Cette approche par trajectoire de progrès pourra ensuite être étendue aux bâtiments existants.
S’agissant des consommations d’énergie, EdEn réitère son souhait que la norme soit exprimée en énergie finale. S’il apparaissait qu’à titre transitoire, le maintien du recours à l’énergie primaire était nécessaire, le coefficient par défaut de 2,1 proposé par la réglementation européenne devrait être retenu.
Dans les transports, lever les obstacles à la mobilité électrique
Dans le domaine des transports, EdEn soutient les orientations prises en faveur de la mobilité électrique dans la PPE. Cependant, EdEn appelle l’attention sur le fait que des freins très importants continuent à retarder son développement.
L’équipement du pays en bornes de recharge accessibles au public doit être considéré comme un grand programme national, piloté par les pouvoirs publics et les régions. La loi d’orientation des mobilités offre la possibilité d’élaborer des schémas directeurs d’implantation des infrastructures de recharge dont l’élaboration doit être engagée sans tarder.
Lire aussi : 21 mesures pour atteindre 5,2 millions de véhicules électriques en 2030
Développer l’hydrogène de façon ciblée
L’hydrogène sera nécessaire à la décarbonation de notre économie. Cependant son équation économique et technique reste difficile à équilibrer.
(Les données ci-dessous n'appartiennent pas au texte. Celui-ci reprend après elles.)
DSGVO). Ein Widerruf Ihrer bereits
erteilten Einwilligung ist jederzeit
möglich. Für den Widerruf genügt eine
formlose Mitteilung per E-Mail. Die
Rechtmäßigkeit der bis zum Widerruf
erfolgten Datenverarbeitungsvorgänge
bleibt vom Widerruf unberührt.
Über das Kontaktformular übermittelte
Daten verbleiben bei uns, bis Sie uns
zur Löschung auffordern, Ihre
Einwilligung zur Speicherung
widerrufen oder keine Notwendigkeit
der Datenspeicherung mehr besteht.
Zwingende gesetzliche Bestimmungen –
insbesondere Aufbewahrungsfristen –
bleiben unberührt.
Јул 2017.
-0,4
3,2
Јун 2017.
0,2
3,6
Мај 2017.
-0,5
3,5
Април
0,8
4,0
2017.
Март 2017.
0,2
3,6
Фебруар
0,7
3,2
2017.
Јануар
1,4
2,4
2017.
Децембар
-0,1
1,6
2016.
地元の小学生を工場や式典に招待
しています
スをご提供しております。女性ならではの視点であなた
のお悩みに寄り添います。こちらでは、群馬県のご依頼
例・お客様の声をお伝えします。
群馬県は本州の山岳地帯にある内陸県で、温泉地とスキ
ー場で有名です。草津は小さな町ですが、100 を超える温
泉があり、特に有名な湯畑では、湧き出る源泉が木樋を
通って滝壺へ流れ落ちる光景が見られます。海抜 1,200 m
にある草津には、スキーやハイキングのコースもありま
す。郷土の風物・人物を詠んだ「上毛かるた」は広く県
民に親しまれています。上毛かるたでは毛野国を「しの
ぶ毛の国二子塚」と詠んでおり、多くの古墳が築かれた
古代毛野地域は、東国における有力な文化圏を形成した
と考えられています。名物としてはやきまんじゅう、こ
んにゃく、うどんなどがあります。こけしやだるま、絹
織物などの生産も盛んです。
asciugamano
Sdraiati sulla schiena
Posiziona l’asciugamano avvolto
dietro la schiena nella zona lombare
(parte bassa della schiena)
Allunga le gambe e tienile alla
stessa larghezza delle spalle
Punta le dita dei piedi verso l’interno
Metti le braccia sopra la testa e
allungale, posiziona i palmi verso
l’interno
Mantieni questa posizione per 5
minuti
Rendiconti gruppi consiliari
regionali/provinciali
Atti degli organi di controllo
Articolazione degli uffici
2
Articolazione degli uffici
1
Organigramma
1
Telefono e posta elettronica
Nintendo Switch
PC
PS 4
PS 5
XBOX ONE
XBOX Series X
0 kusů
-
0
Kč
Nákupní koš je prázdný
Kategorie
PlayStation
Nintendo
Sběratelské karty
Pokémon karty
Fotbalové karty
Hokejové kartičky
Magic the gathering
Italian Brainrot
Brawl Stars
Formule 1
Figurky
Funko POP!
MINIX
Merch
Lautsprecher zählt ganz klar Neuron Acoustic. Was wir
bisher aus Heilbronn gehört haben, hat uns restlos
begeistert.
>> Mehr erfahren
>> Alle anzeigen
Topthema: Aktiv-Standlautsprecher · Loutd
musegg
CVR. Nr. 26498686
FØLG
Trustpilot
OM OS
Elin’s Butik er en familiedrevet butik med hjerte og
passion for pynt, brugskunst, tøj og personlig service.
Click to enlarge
Le recours à l’hydrogène doit être soutenu dans les secteurs où son usage paraît le plus approprié (industrie, mobilité lourde).
Rééquilibrer puissance et énergie
La deuxième révolution électrique peut s’appuyer sur la révolution du numérique et sur toutes les techniques qui l’accompagnent. Mais elle doit aussi intégrer une autre problématique : celle d’une énergie à coût marginal faible, dans laquelle la notion de prix du kWh a de moins en moins de sens et où la puissance souscrite à la consommation et la puissance garantie à la production doivent être tarifées ou rémunérées à la hauteur de leur juste valeur économique.
L’élaboration du TURPE 6 régissant les tarifs d’accès aux réseaux électriques représente à cet égard une échéance essentielle et EdEn appelle à davantage d’attention sur les enjeux qui s’y attachent.